■ EXERCISE AIM ■
Every line of the entries below from the one containing "Detské pončo MUŠELÍN s" to the one containing "Pre zákazníka", both ends included, must be written out exactly. No other line belongs in the answer.

=== Begin Enclosure ===

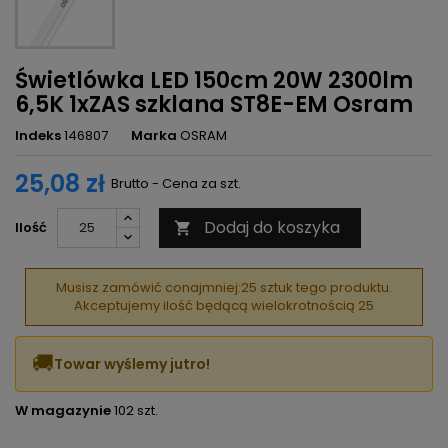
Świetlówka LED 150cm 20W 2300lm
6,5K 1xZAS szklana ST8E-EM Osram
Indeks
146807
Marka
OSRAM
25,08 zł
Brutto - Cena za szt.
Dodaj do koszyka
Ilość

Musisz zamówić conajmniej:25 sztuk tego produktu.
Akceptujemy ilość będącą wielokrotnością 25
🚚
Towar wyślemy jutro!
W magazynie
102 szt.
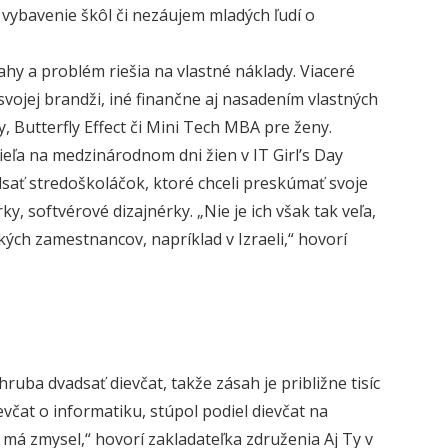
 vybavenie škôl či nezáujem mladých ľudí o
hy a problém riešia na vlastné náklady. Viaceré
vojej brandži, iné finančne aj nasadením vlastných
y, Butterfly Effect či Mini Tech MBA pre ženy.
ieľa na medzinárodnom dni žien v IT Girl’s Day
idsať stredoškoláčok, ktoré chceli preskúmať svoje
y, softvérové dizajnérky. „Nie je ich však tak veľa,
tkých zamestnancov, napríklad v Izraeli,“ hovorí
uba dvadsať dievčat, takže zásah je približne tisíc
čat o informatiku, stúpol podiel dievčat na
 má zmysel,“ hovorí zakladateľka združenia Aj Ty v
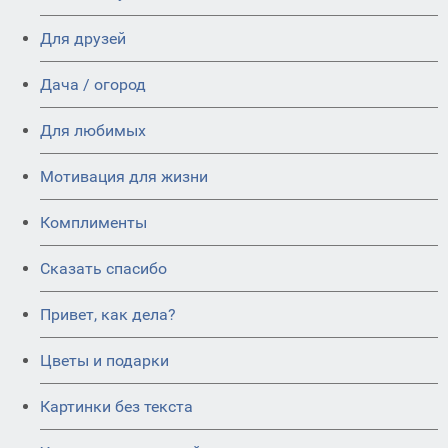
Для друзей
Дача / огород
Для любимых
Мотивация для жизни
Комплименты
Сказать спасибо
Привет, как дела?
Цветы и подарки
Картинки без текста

=== End Enclosure ===
=== Begin Enclosure ===

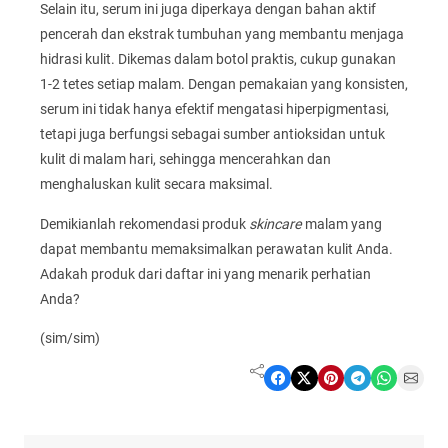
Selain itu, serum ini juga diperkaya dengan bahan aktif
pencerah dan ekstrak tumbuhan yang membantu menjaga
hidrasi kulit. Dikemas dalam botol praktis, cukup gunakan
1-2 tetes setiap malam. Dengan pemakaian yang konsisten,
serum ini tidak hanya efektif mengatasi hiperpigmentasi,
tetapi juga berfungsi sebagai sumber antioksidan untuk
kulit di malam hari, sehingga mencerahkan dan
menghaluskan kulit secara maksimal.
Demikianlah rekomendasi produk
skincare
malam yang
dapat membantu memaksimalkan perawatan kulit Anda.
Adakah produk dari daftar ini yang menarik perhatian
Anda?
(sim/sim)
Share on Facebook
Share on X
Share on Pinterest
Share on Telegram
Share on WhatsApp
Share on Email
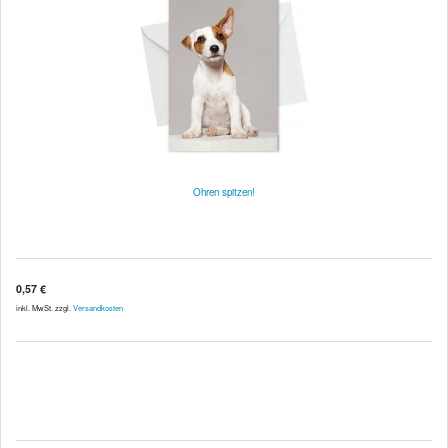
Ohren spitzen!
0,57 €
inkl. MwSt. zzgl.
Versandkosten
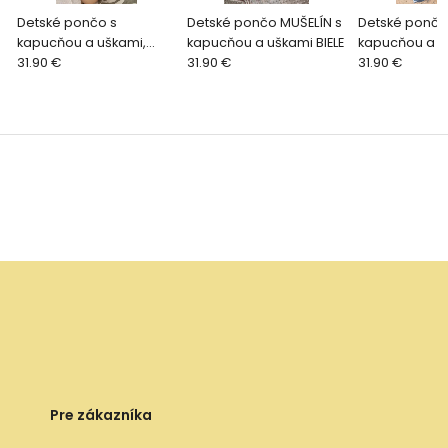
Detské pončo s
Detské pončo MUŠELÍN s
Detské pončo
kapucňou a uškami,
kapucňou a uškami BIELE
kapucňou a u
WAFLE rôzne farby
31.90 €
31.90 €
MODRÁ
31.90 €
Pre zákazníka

=== End Enclosure ===
=== Begin Enclosure ===

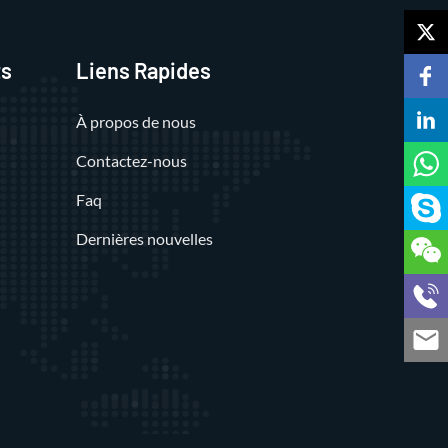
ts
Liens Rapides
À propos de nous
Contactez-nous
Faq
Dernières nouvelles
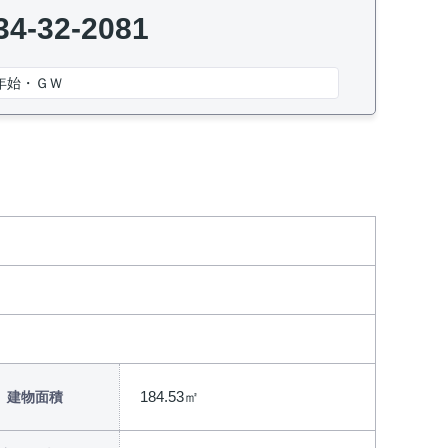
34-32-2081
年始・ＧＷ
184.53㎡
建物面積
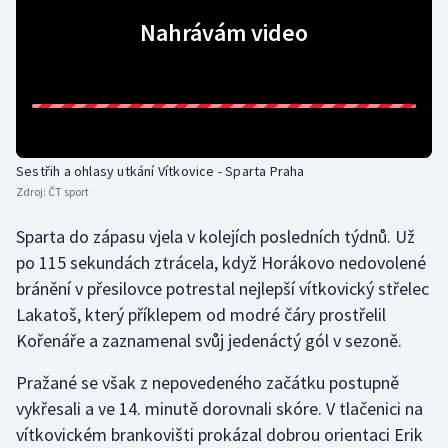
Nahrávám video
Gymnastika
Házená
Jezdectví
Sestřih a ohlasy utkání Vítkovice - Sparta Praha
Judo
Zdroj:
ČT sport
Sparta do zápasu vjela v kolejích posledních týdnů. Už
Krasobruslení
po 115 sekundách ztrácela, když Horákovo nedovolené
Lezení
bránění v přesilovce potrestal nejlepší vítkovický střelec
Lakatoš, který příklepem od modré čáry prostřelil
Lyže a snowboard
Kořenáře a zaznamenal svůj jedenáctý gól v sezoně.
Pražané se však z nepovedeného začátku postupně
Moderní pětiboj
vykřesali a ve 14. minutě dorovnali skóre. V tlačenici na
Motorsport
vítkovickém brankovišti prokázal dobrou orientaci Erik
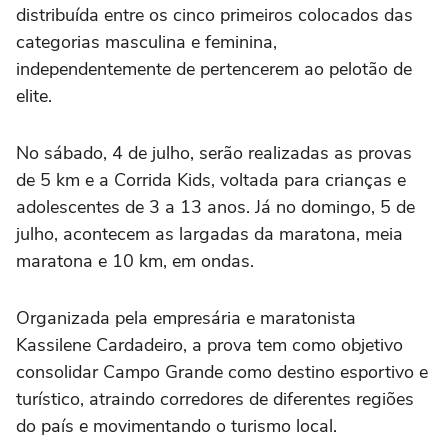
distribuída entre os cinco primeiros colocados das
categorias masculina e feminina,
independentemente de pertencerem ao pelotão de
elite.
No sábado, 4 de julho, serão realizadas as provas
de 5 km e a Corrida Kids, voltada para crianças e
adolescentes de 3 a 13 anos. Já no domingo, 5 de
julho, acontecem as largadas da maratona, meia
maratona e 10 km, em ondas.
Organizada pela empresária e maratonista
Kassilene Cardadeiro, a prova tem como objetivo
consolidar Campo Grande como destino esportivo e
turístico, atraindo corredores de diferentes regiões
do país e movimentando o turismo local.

=== End Enclosure ===

■ TASK RESPONSE ■
Detské pončo MUŠELÍN s
Detské pončo
kapucňou a uškami,
kapucňou a uškami BIELE
kapucňou a u
WAFLE rôzne farby
31.90 €
31.90 €
MODRÁ
31.90 €
Pre zákazníka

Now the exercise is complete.